In April, a broadcast television network was being watched less than 25% of the time that an American household had a TV on, Nielsen said. The rest of the time was spent on cable networks, streaming, gaming, DVR use or videos.
With premium cable in its salad days and streaming still a dream, the network programmers in 2002 spent freely and took chances. ABC, CBS and NBC introduced 19 new scripted programs, eight of them comedies, on their fall schedules that year.
This year, they plan just seven new scripted shows for the fall. NBC's star vehicle for George Lopez and his daughter, “Lopez vs. Lopez,” is the only comedy.
“We have officially turned the page now. Everyone sees that we are not going back to the network era,” said Aaron Barnhart, a veteran critic and author of the book “Primetimer Guide to Streaming TV.” “In some ways, it's just the culmination of a culture shift that happened when everybody first start hooking up to cable TV.”
Even Ancier, a creature of network TV who also worked for the Walt Disney Studios and the WB, is now advising developers of an app to help people keep track of their favorite shows on streaming services.
Network TV is primarily becoming the home of franchises and reboots, unscripted and live events and sports.
NBC has its three Dick Wolf-produced “Chicago” dramas filling its Wednesday nights and CBS does the same for its “FBI” shows on Tuesday, also produced by Wolf. NBC's trio of “Law & Order” shows (yes, Wolf again) will fill Thursday nights, CBS has its “NCIS” franchise, Fox has two “911” shows and ABC is trying to create its own franchise with a spinoff of “The Rookie” in the fall.
“They have built-in audience bases, and require much less time and money to promote, and tend to get strong viewer sampling,” said veteran TV analyst Steve Sternberg.
Even CBS' funnyman Stephen Colbert couldn't resist poking fun at his network's formula at the Paramount program, saying it specializes in “sexy people solving the murders of sexy corpses.”
NBC succumbed to the tried-and-true idea of resurrecting old shows with the drama “Quantum Leap” and, in midseason, the comedy “Night Court.”
“That isn't a fall schedule,” said ABC's Jimmy Kimmel, whose mocking monologues are a ritual at the yearly schedule presentations. "Those are the tapes you find in your dead uncle’s VCR.”

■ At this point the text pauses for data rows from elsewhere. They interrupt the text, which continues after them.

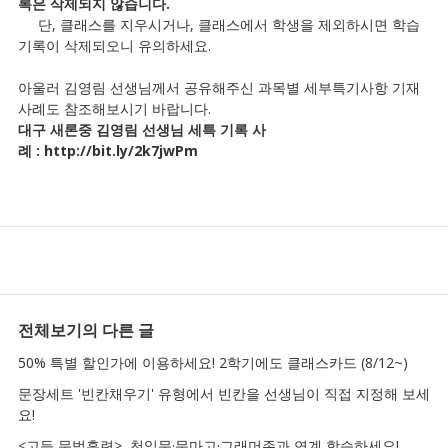
록은 삭제되지 않습니다.
단, 클래스를 지우시거나, 클래스에서 학생을 제외하시면 학습
기록이 삭제되오니 유의하세요.
아울러 김영림 선생님께서 공유해주신 과목별 세부특기사항 기재
사례도 참조해보시기 바랍니다.
대구 새론중 김영림 선생님 세특 기록 사
례 :
http://bit.ly/2k7jwPm
전체보기
의 다른 글
50% 특별 할인가에 이용하세요! 2학기에도 클래스카드 (8/12~)
문장세트 '빈칸채우기' 유형에서 빈칸을 선생님이 직접 지정해 보세
요!
<고등 문법훈련>, 천일문·문마고·그래머존과 연계 학습하세요!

At ABC, “we've really leaned into live events" like “American Idol,” Erwich said in an interview. The network is also introducing a celebrity version of “Jeopardy!,” recognizing the syndicated game show routinely draws more viewers than any prime-time show. For the first time this fall, CBS is scheduling an all-unscripted evening of programs.

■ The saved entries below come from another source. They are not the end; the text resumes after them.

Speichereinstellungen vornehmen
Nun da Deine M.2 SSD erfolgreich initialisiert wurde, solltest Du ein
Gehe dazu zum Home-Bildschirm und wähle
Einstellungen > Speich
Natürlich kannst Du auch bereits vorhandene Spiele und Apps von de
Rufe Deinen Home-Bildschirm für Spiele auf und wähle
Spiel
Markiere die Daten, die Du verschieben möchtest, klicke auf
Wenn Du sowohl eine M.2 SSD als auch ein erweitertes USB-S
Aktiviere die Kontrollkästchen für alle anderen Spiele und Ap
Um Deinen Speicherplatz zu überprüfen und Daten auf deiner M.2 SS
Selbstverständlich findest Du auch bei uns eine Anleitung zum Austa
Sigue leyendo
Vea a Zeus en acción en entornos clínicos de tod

Both ABC and NBC will have more unscripted than scripted hours on its prime-time schedule this fall. In total, 34 of 66 prime-time hours on the three top networks will be scripted. That compares to 42 and a half 20 years ago, not including nine hours of scheduled movies.

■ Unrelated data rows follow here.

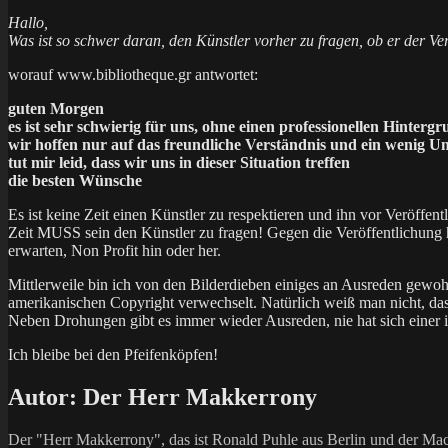
Hallo,
Was ist so schwer daran, den Künstler vorher zu fragen, ob er der Ve
worauf www.bibliotheque.gr antwortet:
guten Morgen
es ist sehr schwierig für uns, ohne einen professionellen Hinte
wir hoffen nur auf das freundliche Verständnis und ein wenig U
tut mir leid, dass wir uns in dieser Situation treffen
die besten Wünsche
Es ist keine Zeit einen Künstler zu respektieren und ihn vor Veröffe
Zeit MUSS sein den Künstler zu fragen! Gegen die Veröffentlichung 
erwarten, Non Profit hin oder her.
Mittlerweile bin ich von den Bilderdieben einiges an Ausreden gewohn
amerikanischen Copyright verwechselt. Natürlich weiß man nicht, das
Neben Drohungen gibt es immer wieder Ausreden, nie hat sich einer 
Ich bleibe bei den Pfeifenköpfen!
Autor:
Der Herr Makkerrony
Der "Herr Makkerrony", das ist Ronald Puhle aus Berlin und der Mac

The broadcasters are looking to save money; CBS' cancellation of two comedies from go-to producer Chuck Lorre this spring is another illustration of belt-tightening, Barnhart said.
CBS' Kahl noted that 17 of the top 30 shows on its corporate sibling, the Paramount+ streaming service, are CBS shows.
“When it works right, it's kind of a virtuous circle,” he said. “We can get younger people exposed to our shows who might not watch it on the network, who might see it on Paramount+ and then come back to us.”
The viewership numbers, the lack of attention and sapping of creativity may not bode well for the broadcast networks. But they're in better shape, and have a clearer pathway to the future, than many cable networks, Barnhart said.
“Before, they served the mass audience,” he said. “The 25% who still watch broadcast TV, it's hard for us to think of the network audience as a niche, but it sort of is.”
Media Writer David Bauder reported from New York, AP Television Writer Lynn Elber reported from Los Angeles.